For every article that proclaims F-commerce a flop, another seems to point to successes on the part of smaller businesses finding and connecting with consumers who are ready to buy directly through Facebook.
The first generation of F-commerce was established brands simply taking an online store and duplicating it within the Facebook platform. At Glimpse, a new social shopping app by TheFind.com, they see things differently – and that’s the key to the next generation of F-commerce, says Director of Corporate Communications Usher Liebermann.
Glimpse Social Shopping App Bands Together Disparate Data Sets
TheFind believe they have crawled every one of the 500,000 or so e-commerce websites in North America.
“There are about 500 million products for sale and about 100 million (1 in 5) have a Like button next to them. Only about 3 million of those have ever had a Like,” Liebermann told Search Engine Watch. “We see a lot of value in the data of knowing what someone has Liked. Once they give permission, we can see the products they Like, the stores and brands they Like, and the stores, brands and products their friends like.”
This is important, as it fills in the gaps in data collected by Facebook and by retailers themselves, he said. In marrying their crawl data with Facebook’s Open Graph, Glimpse actually has more knowledge of any given product than Facebook does. On the other hand, they can also access more Open Graph data about the buzz around that product, and actually put it to use, than the retailer.
Liebermann describes how Glimpse works: “Say you like a shoe on Nordstrom’s site. Facebook knows you Like a product, but they don't know it's a shoe; only that it is a product and the page it came from. Nordstrom’s know something has been Liked. We have the contextual meta data around it... we actually know more about it than Facebook.”

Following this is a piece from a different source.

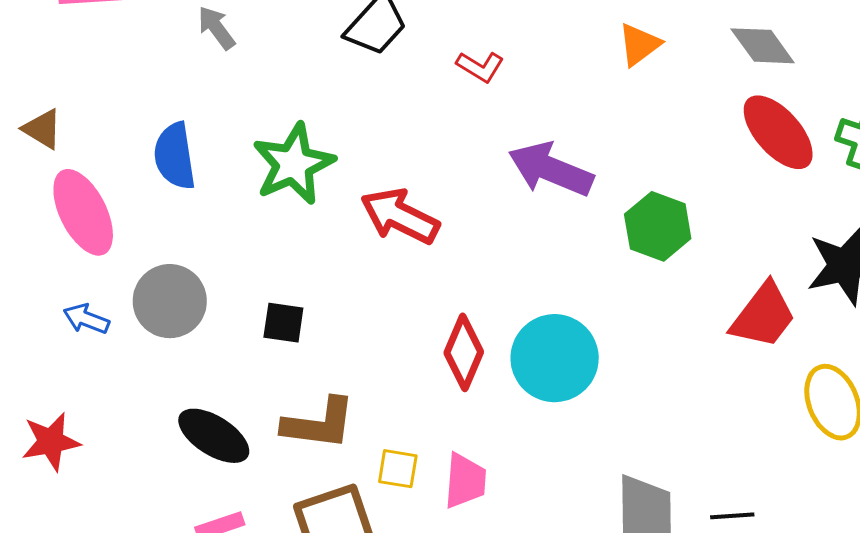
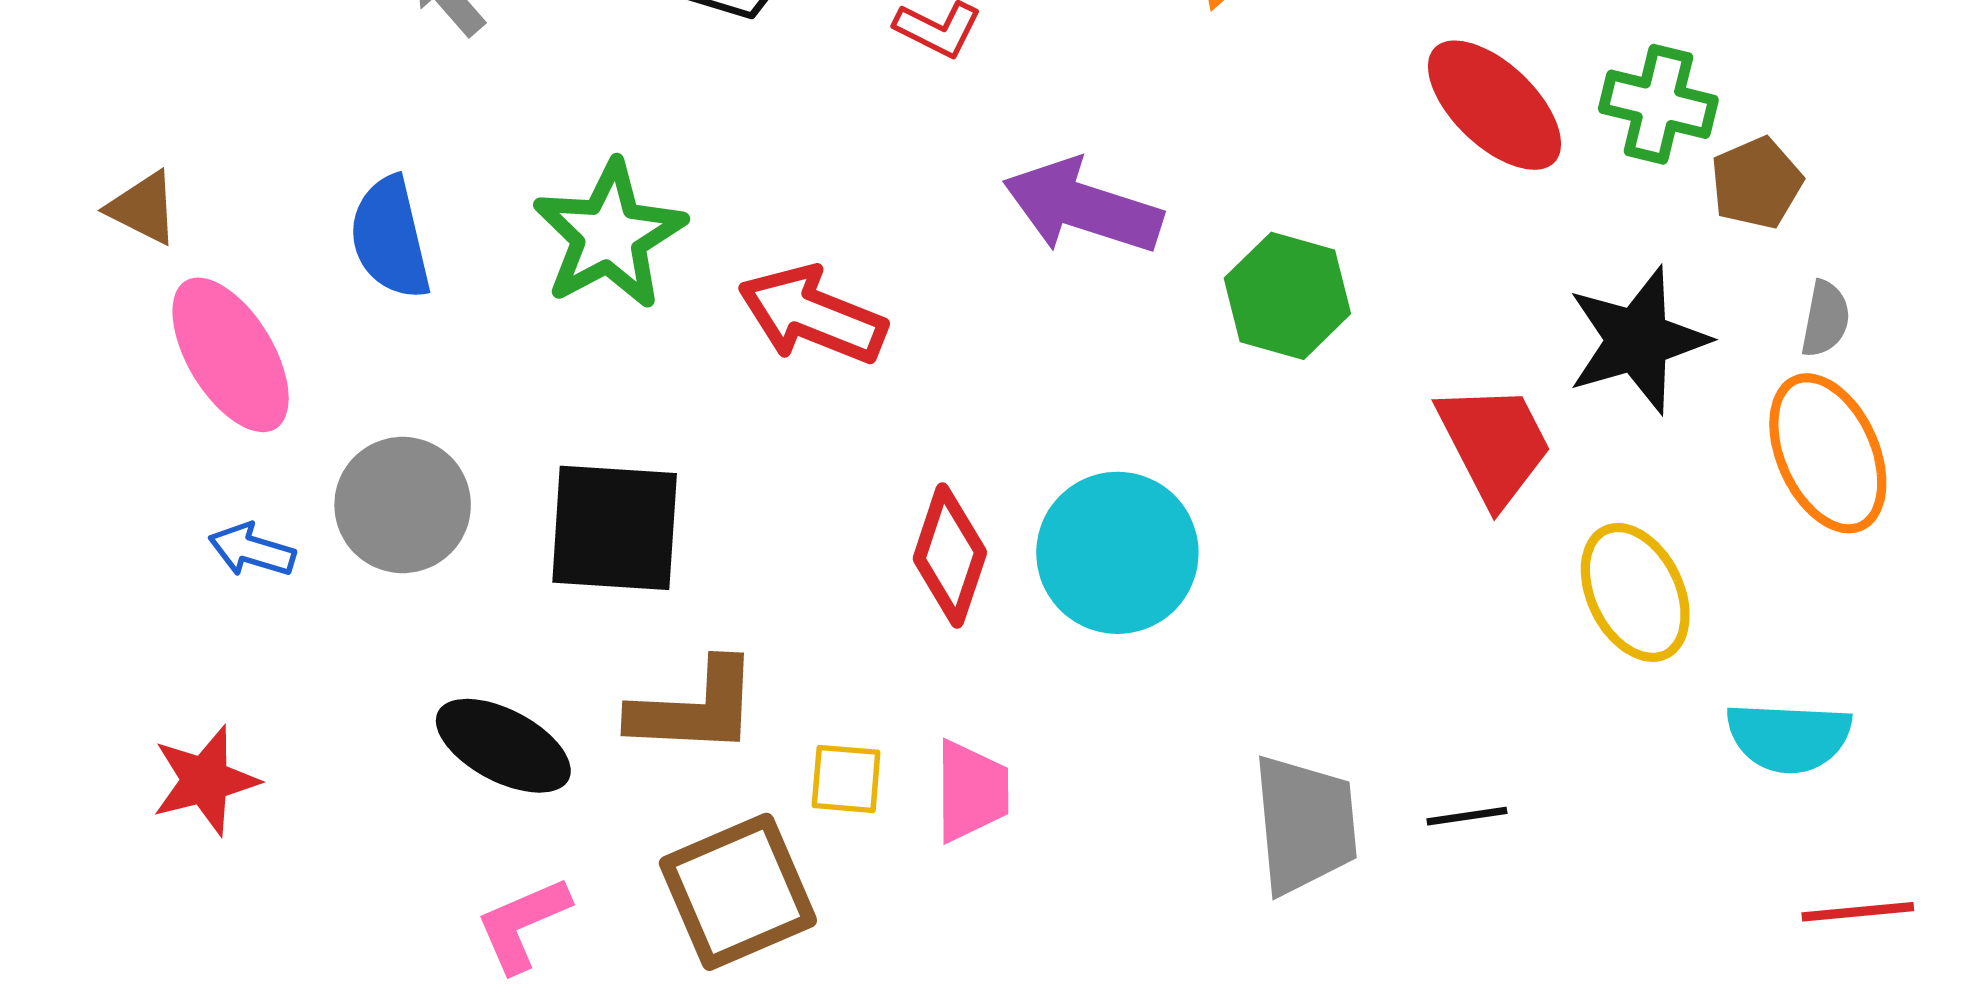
red trapezoid: (763, 316) -> (1494, 444), turned -60
black square: (283, 323) -> (615, 528), size x1.8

This allows Glimpse to analyze activity surrounding specific products and make social recommendations to users of the app. “We know the price, color, description - we have all the shopping data around it. We can then sort by the items that and the items that are trending - which is to say they've accumulated a lot of Likes very quickly and have accumulated the most number of Likes the fastest.”

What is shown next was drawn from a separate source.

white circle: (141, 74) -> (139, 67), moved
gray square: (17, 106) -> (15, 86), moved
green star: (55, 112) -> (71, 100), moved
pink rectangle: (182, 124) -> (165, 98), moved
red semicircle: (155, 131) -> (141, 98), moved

Where Social Shopping Apps Surpass Search
Search isn't a particularly enjoyable way to shop, Liebermann pointed out.
“Search is a task, while discovering what you like is fun – and Glimpse is all about shopping just for fun. Search is a great way to shop if you already know what you want... But if you just want to have a shopping experience, search isn’t great. You can’t tell Google, ‘I want to shop,’” he said.
We’ve seen reports from a variety of sources suggesting that although social shoppers may convert less, they also tend to spend more. We also reported recently that online home goods retailer Wayfair saw a 70 percent increase in the average order value by shoppers referred from Pinterest, compared to non-social referrals like search.
This morning at SES Toronto, Google’s Digital Marketing Evangelist Avinash Kaushik reminded marketers to consider all sources and channels when attributing sales. Search and social aren’t in competition with one another, but are two tools meant to be used together in a consumer’s journey from discovery to completing a purchase.